When training (to convergence) using gradient descent in high dimensions, it's common for there to be monotonically decreasing loss on the linear path between the initialization weights and the local minimum found, even if the actual path followed by training is highly nonlinear. Is this true for high-dimensional spaces in general?

  • Does the energy of a protein conformation decrease monotonically when you move on a linear path in the high-dimensional folding-space (parameterized by the angles between all the amino acids) between the unfolded configuration and the folded configuration?
  • When a food is developed from a simpler food, does an intermediate food halfway in all ingredient- and spice- concentrations taste better than the simpler food?
  • It seems like when going from a random image to an image of a dog on a linear path, the image looks monotonically more like a dog

If this doesn't usually happen, what's the underlying fact about the high-dimensional space which determines whether monotonically decreasing loss holds?

New Answer
New Comment

3 Answers sorted by

This is certainly true for all convex loss landscapes in all dimensions, almost by definition of "convex". I don't think anyone understands very much about the properties of non-convex high-dimensional loss landscapes, but I can say that in the case of deep learning having monotonically decreasing loss on the linear path between the initialization and the end of training, the weights we obtain when we arbitrarily decide to stop gradient descent aren't anywhere close to a local minimum of the landscape. Basically all networks of any useful size get stuck at saddle points at best, or we stop training before they even get the chance to be stuck. So it might be the case that a linear path to the actual minimum would not have monotonic loss at all, it's just that high-dimensional spaces are so mindbogglingly large that we never explore far enough from the init point to have the chance to get behind a mountain in the landscape, so to speak. 

Specifically for protein folding:  no, it does not decrease monotonically, unless you look at it from such a large distance that you can ignore thermal noise.

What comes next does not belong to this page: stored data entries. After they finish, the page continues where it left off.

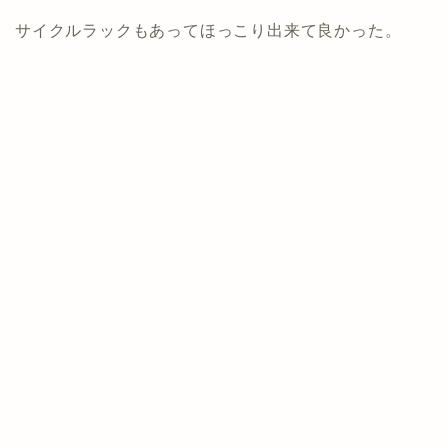
サイクルラックもあってほっこり出来て良かった。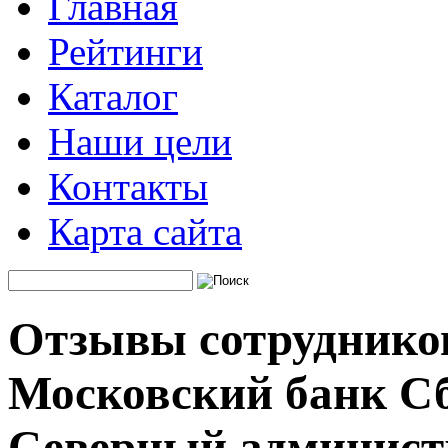
Главная
Рейтинги
Каталог
Наши цели
Контакты
Карта сайта
Отзывы сотрудников
Московский банк Сб
Северный админист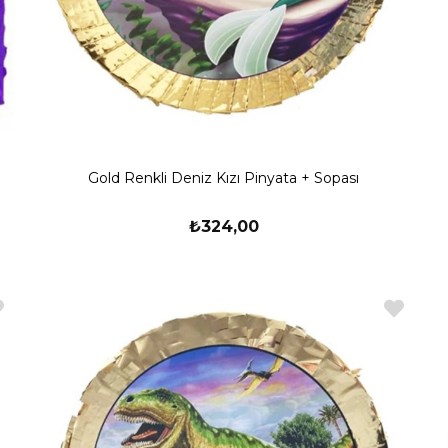
Gold Renkli Deniz Kızı Pinyata + Sopası
₺324,00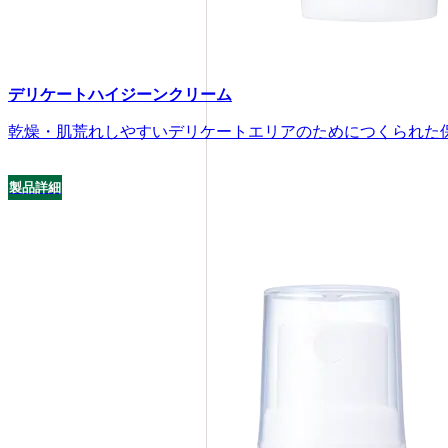
デリケートハイジーンクリーム
乾燥・肌荒れしやすいデリケートエリアのためにつくられた
製品詳細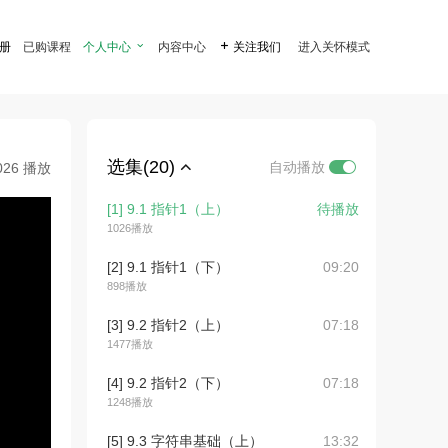
注册
已购课程
个人中心

内容中心

关注我们
进入关怀模式
选集(20)
自动播放
026 播放
[1] 9.1 指针1（上）
待播放
1026播放
[2] 9.1 指针1（下）
09:20
898播放
[3] 9.2 指针2（上）
07:18
1477播放
[4] 9.2 指针2（下）
07:18
1248播放
[5] 9.3 字符串基础（上）
13:32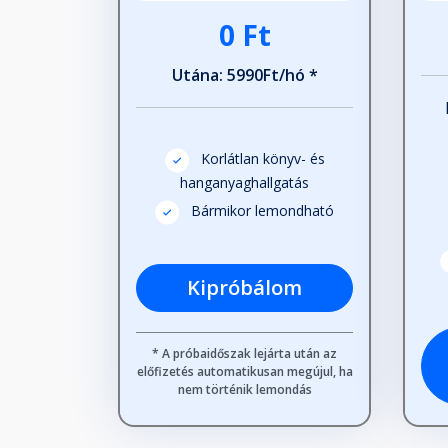
0 Ft
Utána: 5990Ft/hó *
Korlátlan könyv- és
hanganyaghallgatás
Bármikor lemondható
Kipróbálom
* A próbaidőszak lejárta után az
előfizetés automatikusan megújul, ha
nem történik lemondás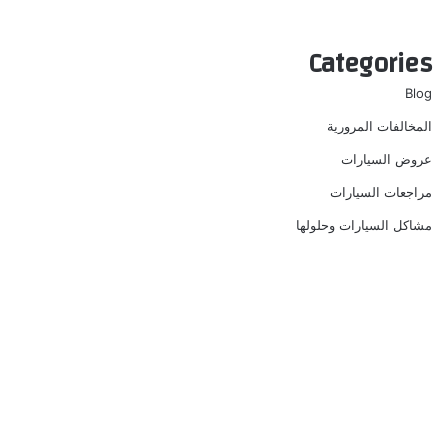
Categories
Blog
المخالفات المرورية
عروض السيارات
مراجعات السيارات
مشاكل السيارات وحلولها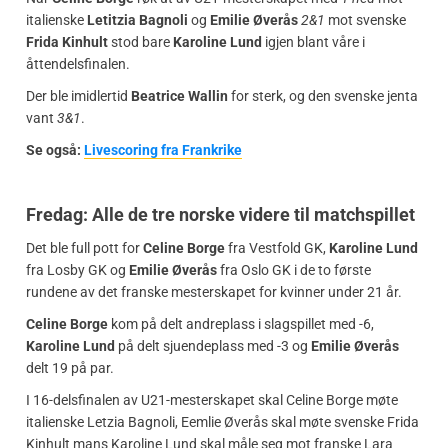
italienske
Letitzia Bagnoli
og
Emilie Øverås
2&1
mot svenske
Frida Kinhult
stod bare
Karoline Lund
igjen blant våre i
åttendelsfinalen.
Der ble imidlertid
Beatrice Wallin
for sterk, og den svenske jenta
vant
3&1
.
Se også:
Livescoring fra Frankrike
F
redag: Alle de tre norske videre til matchspillet
Det ble full pott for
Celine Borge
fra Vestfold GK,
Karoline Lund
fra Losby GK og
Emilie Øverås
fra Oslo GK i de to første
rundene av det franske mesterskapet for kvinner under 21 år.
Celine Borge
kom på delt andreplass i slagspillet med -6,
Karoline Lund
på delt sjuendeplass med -3 og
Emilie Øverås
delt 19 på par.
I 16-delsfinalen av U21-mesterskapet skal Celine Borge møte
italienske Letzia Bagnoli, Eemlie Øverås skal møte svenske Frida
Kinhult mans Karoline Lund skal måle seg mot franske Lara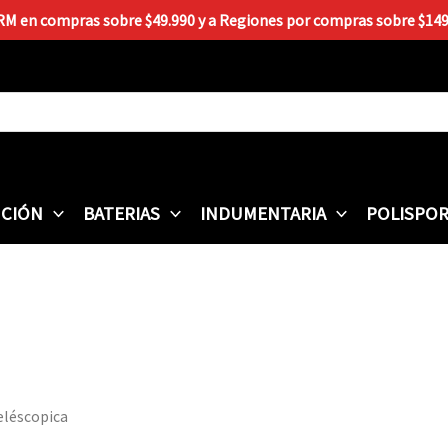
 RM en compras sobre $49.990 y a Regiones por compras sobre $149.9
CIÓN
BATERIAS
INDUMENTARIA
POLISPO
eléscopica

Proteins fold in a soup of water and other garbage, and for anything complicated there are going to be a lot of folding steps which are only barely above the thermal noise energy.  Some proteins may even "fold" by performing a near-perfect random walk until they happen to fall into a valley that makes escape unlikely.

There may even be folding steps which are slightly disfavored, eg. require energy from the environment.  Thermal noise can provide this energy for long enough that a second step can occur, leading to a more stable configuration.

The folding steps aren't linear paths though.

gradient descent is not an optimization algorithm, it's an algorithm for finding local-minima-with-somewhat-monotone-paths.

If gradient descent isn't an "optimization algorithm", then I'm not sure what those words mean, unless you restrict "optimization" to only ever mean "global optimization". A systematic way of finding the local minima of a loss function is pretty much the definition of "optimization".

I was trying to point attention to this fact

A systematic way of finding the local minima of a loss function

But I thought about it a bit and i realized that I misunderstood the question, so I deleted my answer

2 comments, sorted by Click to highlight new comments since: Today at 4:12 PM

There's a phenomenon in multidimensional motion called "gimbal locking", in which the number of effective dimensions decrease over time under motion owing to local correlations between the dimensions, which I believe may be relevant here.

https://www.lesswrong.com/posts/Hna2P8gcTyRgNDYBY/race-along-rashomon-ridge

This feels related. This also talks about paths in hyperparameter space, but instead of linear paths it talks about paths consisting of optimal models between two optimal models.